Weil eine internationale Reaktion oft fehlte oder zu spät erfolgte, konnten sich Konflikte stetig ausbreiten.
Agnès Callamard, Generalsekretärin von Amnesty International
Unterdrückung unabhängiger Stimmen
Amnesty International beklagt weiter, dass weltweit freie und kritische Stimmen immer mehr unterdrückt werden. So haben mindestens 67 Länder im letzten Jahr neue Gesetze zur Einschränkung der Rechte auf Meinungs‑, Vereinigungs- und Versammlungsfreiheit erlassen. In Russland beobachtet die Menschenrechtsorganisation, dass die Regierung bereits mit automatischer Gesichtserkennung arbeitet, um friedliche Protestierende in grossen Mengen festzunehmen. Doch es ist nicht das einzige Land, das die digitale Überwachung weiter ausbaut. In China setzen die Behörden teilweise auf eine umfassende Internetzensur, um kritische Stimmen zu unterdrücken.
Soziale Bewegungen und fortschrittliche Schweiz
Trotz gesamthaft schlechter Entwicklung verzeichnete Amnesty International im vergangenen Jahr auch Erfolge. Viele Menschen gehen überall auf der Welt auf die Strassen, um gegen Ungerechtigkeiten, den Klimawandel oder Unterdrückungen zu demonstrieren. Auch Amnesty International engagiert sich für das Anerkennen des Rechts auf eine saubere, gesunde und nachhaltige Umwelt.
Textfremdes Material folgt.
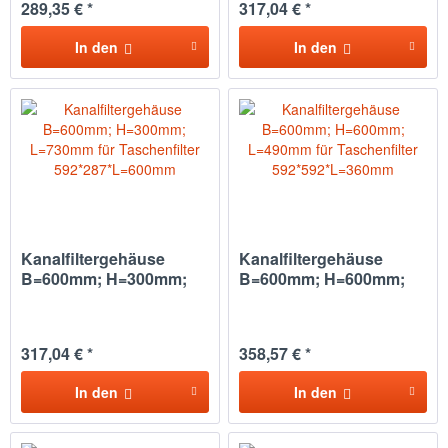
289,35 € *
317,04 € *
In den
In den
Kanalfiltergehäuse
Kanalfiltergehäuse
B=600mm; H=300mm;
B=600mm; H=600mm;
L=730mm...
L=490mm...
317,04 € *
358,57 € *
In den
In den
Wir erleben eine nie dagewesene Mobilisierung für ein Gesetz, das Betroffene besser vor sexualisierter Gewalt schützen soll.
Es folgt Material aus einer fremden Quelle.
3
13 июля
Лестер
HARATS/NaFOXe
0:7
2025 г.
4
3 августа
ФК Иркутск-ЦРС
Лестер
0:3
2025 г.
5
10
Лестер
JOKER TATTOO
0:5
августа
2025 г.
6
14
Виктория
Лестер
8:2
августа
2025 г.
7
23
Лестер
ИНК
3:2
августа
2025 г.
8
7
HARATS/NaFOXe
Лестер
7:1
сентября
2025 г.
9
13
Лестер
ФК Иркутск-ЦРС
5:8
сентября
Alexandra Karle, Geschäftsleiterin von Amnesty Schweiz
In der Schweiz kämpften einige Betroffene, Organisationen und weitere Persönlichkeiten für ein zeitgemässes Sexualstrafrecht. Es soll auf dem Prinzip der Zustimmung basieren. Alexandra Karle, Geschäftsleiterin von Amnesty Schweiz, sagt: «Wir erleben eine nie dagewesene Mobilisierung für ein Gesetz, das Betroffene besser vor sexualisierter Gewalt schützen soll.» Dies hatte prägende Wirkung auf die Gesetzesvorlage. Wichtige Fortschritte stellt Amnesty Schweiz auch beim Thema Diversity fest. Das Schweizer Stimmvolk hat die Vorlage «Ehe für alle» im vergangenen Jahr deutlich angenommen. Und das Parlament verabschiedete zudem die Schaffung einer nationalen Menschenrechtsinstitution (NMRI). Laut Alexandra Karle ein Meilenstein für die Menschenrechte in der Schweiz.